2. In his theory of human cognition, Epicurus is thoroughly sensualistic. Sensuous perception is produced by certain material images (eidôla) detached from corporeal objects (aporroai), and penetrating the channels of the senses. These images are detached from the outer surfaces of bodies, and make their way through the intervening air to our eye; they pass in through the eye, and so occasion Perception (aisthêsis).
3. But it is not Perception alone which depends on these material images; they, furthermore, give rise to Thought in the understanding. These images penetrate through the senses to the understanding, and excite in it the thought corresponding to their nature. Not only are our perceptions effected by means of these images, it is by them also that we think (Cic. De Fin., I. 6.) What we call our faculty of thought is passively recipient of these images, quite as much as our faculty of perception. This theory, it will be observed, is wholly sensualistic.

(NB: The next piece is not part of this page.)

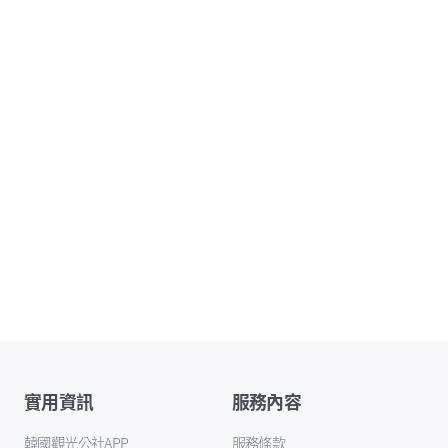
實用資訊
服務內容
韓國觀光公社APP
服務條款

4. Out of the individual perceptions there arises gradually in the understanding a persistent universal thought-image, due to our memory of several similar perceptions of external things. It comes into consciousness at the mention of the word by which the object in question is designated. These universal thought-images (or, better, representative images) are the so-called prolêpseis. The prolêpsis, in the Epicurean theory, is no more than that one common image, under which the imagination subsumes a number of similar perceptions. This notion is in keeping with the general sensualistic character of the Epicurean teaching.
5. The aisthêsis and prolêpsis form the basis of the hupolêpsis or Judgment. In a judgment something is always assumed; a judgment, therefore, always expresses an opinion (doxa), hence the hupolêpsis and doxa are identical with one another. But an opinion of this kind may be either true or false. The question then arises: What is the criterion by which we distinguish the true from the false?

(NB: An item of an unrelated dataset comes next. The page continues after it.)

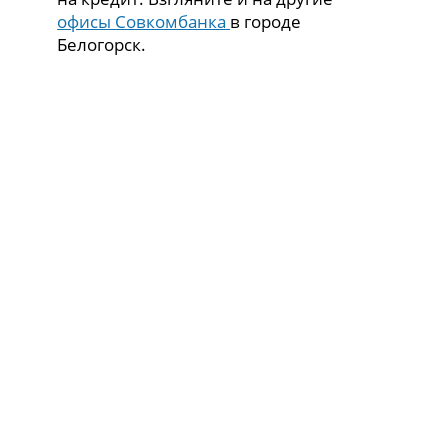
офисы Совкомбанка
в городе
Белогорск.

6. Epicurus holds that the criterion of first importance is the aisthêsis or immediate perception. Perception, as such, is always true. There is nothing which can disprove a perception. For neither other perceptions, nor reason, which has its rise in perception, have any higher authority. It follows that the only opinion to be esteemed true, is that opinion which is corroborated by the testimony of the senses, or at least not disproved by them, and that those opinions are to be held false, against which the senses give testimony. Second in order, as a criterion of truth, is the prolêpsis. This is to be regarded as a criterion of truth, for the reason that it is a product of sensuous perception. What has a common image of this kind as evidence in its favour is true. What has evidence of this kind against it is false, In the category of criteria we must also include the feelings (pathê). The feelings of pleasure and of pain are the criteria of practical action, i.e., they indicate what is to be sought and what to be avoided.

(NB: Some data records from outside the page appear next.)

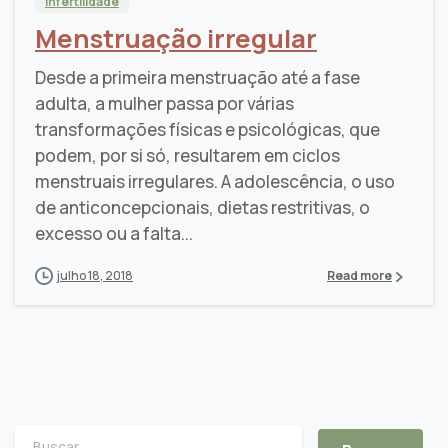
Infertilidade
Menstruação irregular
Desde a primeira menstruação até a fase
adulta, a mulher passa por várias
transformações físicas e psicológicas, que
podem, por si só, resultarem em ciclos
menstruais irregulares. A adolescência, o uso
de anticoncepcionais, dietas restritivas, o
excesso ou a falta...
julho 18, 2018
Read more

7. It may be objected that all perceptions are not true; for instance, a tower in the distance appears to us round and small, while, in reality, it is angular and large. To this Epicurus replies, that in our perceptions we, strictly speaking, perceive not the objects themselves, but the material images that are detached from them. An image of this sort, in its passage through the air, may lose its first outlines and dimensions, and this actually takes place in the case of the tower referred to. As it penetrates our senses in this altered form, our perception exactly corresponds to the image, and is therefore true. The false opinion arises from the circumstance that we do not restrict our judgment to the image, but extend it to the object.
8. Epicurus dispenses himself from stating any theory regarding Judgment and Inference; he considers that artificial definitions, divisions, and syllogisms cannot take the place of perceptions.